May urged to probe stock exchange takeover bid
THERESA May faces mounting pressure to investigate a German takeover of the London Stock Exchange after European watchdogs began a probe into the deal.
Authorities on the continent fear the institution’s planned £21billion merger with Deutsche Boerse could damage competition and harm rival firms.
The European Commission has now launched a detailed investigation in an attempt to understand exactly what the economic impact would be. However the British government has so far refused to examine the deal – which critics warn is not in the national interest.
Campaigners yesterday called for the Prime Minister to act on her promises of a new industrial strategy – and block the takeover if it does not work in Britain’s favour.
John Longworth, former head of the British Chambers of Commerce, said: ‘Our largest stock exchange is being sold to a foreign company without any inquiry. Competition authorities and the Government should look into it.
‘Having stated the Government will take a different view of this sort of thing, this is an early test for Mrs May.’
Labour MP John Mann, a member of the influential Treasury Select Committee, said: ‘There’s a serious question about the viability of this merger. Of course the Government should look into it – it’s not in the national interest.’
Earlier this week, European commissioner Margrethe Vestager said she was concerned the deal could break rules designed to prevent monopolies.
The Commission said there were risks to competition in several areas of financial markets, including clearing and trading in complex investments such as derivatives and exchange traded funds.
Deutsche Boerse and the London Stock Exchange both have massive business in areas which are of key concern for regulators.
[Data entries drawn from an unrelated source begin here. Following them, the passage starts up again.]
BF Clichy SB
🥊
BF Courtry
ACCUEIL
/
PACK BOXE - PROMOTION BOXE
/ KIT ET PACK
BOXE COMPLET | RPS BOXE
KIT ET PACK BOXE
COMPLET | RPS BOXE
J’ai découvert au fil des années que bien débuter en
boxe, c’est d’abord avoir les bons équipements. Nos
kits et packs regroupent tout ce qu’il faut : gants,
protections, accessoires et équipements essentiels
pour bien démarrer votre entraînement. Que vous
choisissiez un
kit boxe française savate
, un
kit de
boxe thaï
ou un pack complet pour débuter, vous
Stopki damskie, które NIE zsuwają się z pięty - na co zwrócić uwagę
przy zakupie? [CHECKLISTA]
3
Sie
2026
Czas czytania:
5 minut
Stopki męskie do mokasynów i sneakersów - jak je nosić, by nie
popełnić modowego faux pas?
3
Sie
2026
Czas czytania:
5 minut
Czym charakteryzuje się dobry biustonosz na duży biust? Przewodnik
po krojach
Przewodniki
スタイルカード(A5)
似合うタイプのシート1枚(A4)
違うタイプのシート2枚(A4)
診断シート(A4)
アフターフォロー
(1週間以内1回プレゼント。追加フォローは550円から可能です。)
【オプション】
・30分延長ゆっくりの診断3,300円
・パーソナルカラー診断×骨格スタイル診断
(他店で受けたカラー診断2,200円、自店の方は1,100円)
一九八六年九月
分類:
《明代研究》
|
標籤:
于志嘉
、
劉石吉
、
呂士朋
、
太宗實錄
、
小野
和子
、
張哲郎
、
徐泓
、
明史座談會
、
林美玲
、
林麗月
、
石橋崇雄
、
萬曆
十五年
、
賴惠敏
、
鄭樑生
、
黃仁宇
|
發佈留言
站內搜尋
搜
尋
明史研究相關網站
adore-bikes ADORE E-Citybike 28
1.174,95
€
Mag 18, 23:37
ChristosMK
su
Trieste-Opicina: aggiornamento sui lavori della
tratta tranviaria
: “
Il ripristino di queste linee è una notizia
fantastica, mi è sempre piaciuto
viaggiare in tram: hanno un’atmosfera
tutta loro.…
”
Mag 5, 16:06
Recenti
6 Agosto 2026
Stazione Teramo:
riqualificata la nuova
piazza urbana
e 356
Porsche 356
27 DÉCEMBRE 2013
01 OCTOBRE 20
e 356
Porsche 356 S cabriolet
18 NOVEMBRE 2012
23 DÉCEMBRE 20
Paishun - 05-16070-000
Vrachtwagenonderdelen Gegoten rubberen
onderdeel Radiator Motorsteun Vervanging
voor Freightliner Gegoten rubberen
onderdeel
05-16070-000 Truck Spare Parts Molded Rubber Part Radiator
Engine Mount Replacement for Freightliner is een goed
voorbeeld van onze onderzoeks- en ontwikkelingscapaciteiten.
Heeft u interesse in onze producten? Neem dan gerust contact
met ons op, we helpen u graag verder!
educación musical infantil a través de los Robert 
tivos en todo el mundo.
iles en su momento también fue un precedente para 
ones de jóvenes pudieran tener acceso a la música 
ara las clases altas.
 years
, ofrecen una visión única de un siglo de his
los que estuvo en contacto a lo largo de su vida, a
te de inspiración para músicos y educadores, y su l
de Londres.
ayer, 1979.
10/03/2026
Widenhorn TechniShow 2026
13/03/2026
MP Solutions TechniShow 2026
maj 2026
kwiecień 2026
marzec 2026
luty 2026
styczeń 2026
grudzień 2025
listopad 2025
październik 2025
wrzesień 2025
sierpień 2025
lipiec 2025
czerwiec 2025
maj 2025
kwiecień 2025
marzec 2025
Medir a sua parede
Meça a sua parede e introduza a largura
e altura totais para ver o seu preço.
Miss Vestager said: ‘Financial markets provide an essential function for the European economy.
‘We must ensure that market participants continue to have access to infrastructure on competitive terms. We have opened an investigation to assess the proposed merger.’
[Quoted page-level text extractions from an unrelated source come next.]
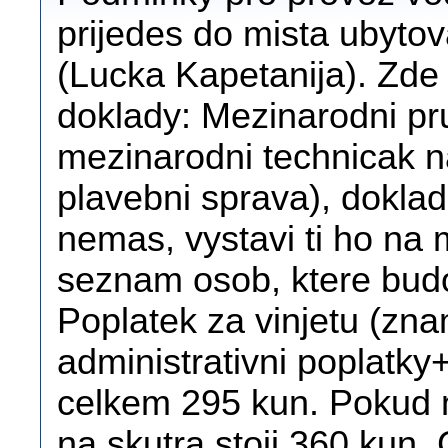
prijedes do mista ubytova
(Lucka Kapetanija). Zde 
doklady: Mezinarodni pr
mezinarodni technicak n
plavebni sprava), doklad
nemas, vystavi ti ho na 
seznam osob, ktere budo
Poplatek za vinjetu (zna
administrativni poplatk
celkem 295 kun. Pokud ne
na skutra stoji 360 ku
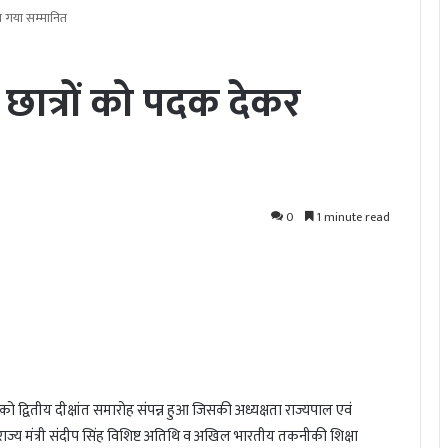
या गया सम्मानित
6 छात्रों को पदक देकर
0
1 minute read
 को द्वितीय दीक्षांत समारोह संपन्न हुआ जिसकी अध्यक्षता राज्यपाल एवं
ा राज्य मंत्री संदीप सिंह विशिष्ट अतिथि व अखिल भारतीय तकनीकी शिक्षा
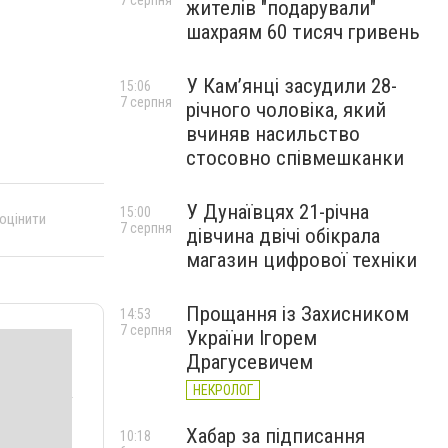
7 серпня
жителів "подарували"
шахраям 60 тисяч гривень
У Камʼянці засудили 28-
15:06
7 серпня
річного чоловіка, який
вчиняв насильство
стосовно співмешканки
У Дунаївцях 21-річна
15:00
 оцінити
7 серпня
дівчина двічі обікрала
магазин цифрової техніки
Прощання із Захисником
14:53
7 серпня
України Ігорем
Драгусевичем
НЕКРОЛОГ
Хабар за підписання
10:18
February 13 has been set as the cut-off date for the probe, but this could be extended to April.
The deal was waved through by shareholders on both sides, and was described as a merger of equals. But Deutsche’s shareholders would get a controlling stake, its chief executive Carsten Kengeter would run the business and profits would be reported in euros.
Alongside the competition concerns, British critics fear this would essentially place a critical national institution in foreign hands.
Tory grandee Sir Bill Cash has repeatedly called for Business Secretary Greg Clark to block the deal under the 2002 Enterprise Act – which allows him to intervene if it is not in the public interest. Sir Bill said earlier this week: ‘There’s so much uncertainty about this – it raises serious questions about mergers, acquisitions and competition policy.’
Mrs May has not spoken publicly about the merger, but she is known to favour a more interventionist approach on foreign takeovers.
While campaigning to become Prime Minister, she referred in a speech to US firm Pfizer’s failed attempt to take over British drug maker AstraZeneca. ‘A proper industrial strategy wouldn’t automatically stop the sale of British firms to foreign ones,’ she said.
‘But it should be capable of stepping in to defend a sector that is important to Britain.’